Document layout analysis data:
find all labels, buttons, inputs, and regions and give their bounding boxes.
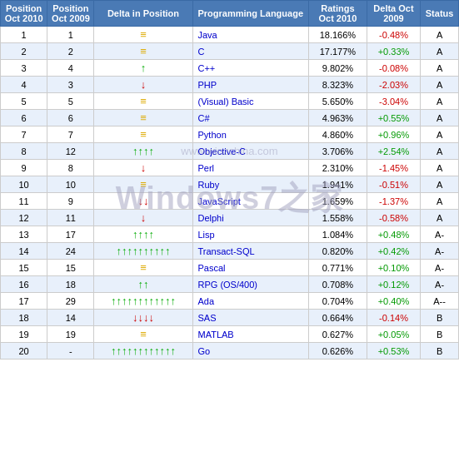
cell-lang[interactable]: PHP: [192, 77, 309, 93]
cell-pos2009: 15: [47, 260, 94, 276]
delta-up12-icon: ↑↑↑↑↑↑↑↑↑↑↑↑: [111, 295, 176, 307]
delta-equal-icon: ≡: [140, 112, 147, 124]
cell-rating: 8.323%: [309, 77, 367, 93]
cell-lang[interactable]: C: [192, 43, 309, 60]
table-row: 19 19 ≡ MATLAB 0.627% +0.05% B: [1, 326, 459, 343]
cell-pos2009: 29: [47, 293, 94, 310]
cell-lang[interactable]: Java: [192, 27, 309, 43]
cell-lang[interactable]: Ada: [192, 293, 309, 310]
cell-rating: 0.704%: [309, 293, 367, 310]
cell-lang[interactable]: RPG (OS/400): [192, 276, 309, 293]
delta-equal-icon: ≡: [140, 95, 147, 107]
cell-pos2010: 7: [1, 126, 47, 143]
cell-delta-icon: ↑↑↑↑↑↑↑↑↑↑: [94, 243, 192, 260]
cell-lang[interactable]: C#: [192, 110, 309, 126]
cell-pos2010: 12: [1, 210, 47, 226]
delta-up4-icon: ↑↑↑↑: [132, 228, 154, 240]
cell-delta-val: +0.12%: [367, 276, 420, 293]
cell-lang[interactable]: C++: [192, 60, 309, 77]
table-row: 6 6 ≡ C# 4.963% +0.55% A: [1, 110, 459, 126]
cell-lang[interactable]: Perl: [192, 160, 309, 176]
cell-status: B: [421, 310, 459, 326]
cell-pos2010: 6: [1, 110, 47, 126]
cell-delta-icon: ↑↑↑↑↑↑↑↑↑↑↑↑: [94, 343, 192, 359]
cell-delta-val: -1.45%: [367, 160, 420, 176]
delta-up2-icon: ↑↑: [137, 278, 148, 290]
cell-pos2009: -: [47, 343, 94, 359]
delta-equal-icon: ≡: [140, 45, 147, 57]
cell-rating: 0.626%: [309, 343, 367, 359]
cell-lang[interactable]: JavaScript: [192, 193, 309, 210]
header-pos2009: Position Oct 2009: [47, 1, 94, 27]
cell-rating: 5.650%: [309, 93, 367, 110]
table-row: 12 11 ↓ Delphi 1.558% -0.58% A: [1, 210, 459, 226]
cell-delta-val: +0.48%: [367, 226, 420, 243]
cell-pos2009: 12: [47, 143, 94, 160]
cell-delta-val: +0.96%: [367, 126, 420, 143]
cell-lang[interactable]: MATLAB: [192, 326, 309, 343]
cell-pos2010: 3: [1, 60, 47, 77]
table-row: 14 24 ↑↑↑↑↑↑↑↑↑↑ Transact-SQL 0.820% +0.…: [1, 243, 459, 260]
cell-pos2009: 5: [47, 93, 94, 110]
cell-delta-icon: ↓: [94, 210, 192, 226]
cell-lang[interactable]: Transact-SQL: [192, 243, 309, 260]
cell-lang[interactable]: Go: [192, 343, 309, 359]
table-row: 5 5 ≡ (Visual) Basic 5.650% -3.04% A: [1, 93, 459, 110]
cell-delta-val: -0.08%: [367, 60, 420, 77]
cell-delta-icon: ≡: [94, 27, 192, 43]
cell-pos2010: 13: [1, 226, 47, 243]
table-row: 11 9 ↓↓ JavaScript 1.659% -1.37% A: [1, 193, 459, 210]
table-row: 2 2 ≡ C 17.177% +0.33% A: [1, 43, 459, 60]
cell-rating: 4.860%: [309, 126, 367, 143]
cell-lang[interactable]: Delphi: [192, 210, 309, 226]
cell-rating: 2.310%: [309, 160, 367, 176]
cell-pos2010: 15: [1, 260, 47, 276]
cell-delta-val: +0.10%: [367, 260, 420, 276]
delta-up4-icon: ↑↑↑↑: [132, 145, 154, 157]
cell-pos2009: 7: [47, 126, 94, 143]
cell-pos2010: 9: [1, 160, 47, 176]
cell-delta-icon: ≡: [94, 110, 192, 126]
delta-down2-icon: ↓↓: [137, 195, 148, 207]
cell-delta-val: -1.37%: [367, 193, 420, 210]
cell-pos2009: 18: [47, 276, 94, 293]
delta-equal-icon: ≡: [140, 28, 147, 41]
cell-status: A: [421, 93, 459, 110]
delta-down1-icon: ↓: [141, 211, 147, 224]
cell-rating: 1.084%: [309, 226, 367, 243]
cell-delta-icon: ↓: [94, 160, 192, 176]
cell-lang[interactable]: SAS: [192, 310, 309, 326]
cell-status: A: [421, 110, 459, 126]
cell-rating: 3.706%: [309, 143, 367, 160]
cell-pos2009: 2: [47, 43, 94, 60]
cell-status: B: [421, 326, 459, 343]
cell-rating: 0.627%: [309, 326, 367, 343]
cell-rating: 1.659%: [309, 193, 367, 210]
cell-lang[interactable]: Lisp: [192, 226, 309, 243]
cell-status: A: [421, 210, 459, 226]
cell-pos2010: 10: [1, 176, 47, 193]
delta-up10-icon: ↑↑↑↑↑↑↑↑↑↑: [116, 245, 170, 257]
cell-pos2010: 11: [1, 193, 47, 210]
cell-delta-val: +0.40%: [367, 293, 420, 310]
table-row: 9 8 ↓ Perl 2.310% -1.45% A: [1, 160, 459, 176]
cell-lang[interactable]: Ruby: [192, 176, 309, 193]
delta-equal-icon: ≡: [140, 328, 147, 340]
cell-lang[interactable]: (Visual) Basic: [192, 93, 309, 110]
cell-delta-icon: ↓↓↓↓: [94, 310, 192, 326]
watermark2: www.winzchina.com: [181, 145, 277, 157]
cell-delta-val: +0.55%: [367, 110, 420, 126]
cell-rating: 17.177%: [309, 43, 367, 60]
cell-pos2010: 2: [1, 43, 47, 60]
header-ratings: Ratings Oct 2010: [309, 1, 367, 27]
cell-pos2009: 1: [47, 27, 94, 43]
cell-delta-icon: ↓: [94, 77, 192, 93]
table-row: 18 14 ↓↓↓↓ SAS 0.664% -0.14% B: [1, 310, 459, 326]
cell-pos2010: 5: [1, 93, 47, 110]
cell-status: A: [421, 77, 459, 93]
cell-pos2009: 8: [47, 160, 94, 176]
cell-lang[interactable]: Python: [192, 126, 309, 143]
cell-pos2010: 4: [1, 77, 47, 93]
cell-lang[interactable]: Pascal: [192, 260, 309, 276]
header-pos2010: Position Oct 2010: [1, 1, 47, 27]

Action item: Search the entries for the word "Basic", then list each line that holds it.

Final answer:
table-row: 5 5 ≡ (Visual) Basic 5.650% -3.04% A: [1, 93, 459, 110]
cell-lang[interactable]: (Visual) Basic: [192, 93, 309, 110]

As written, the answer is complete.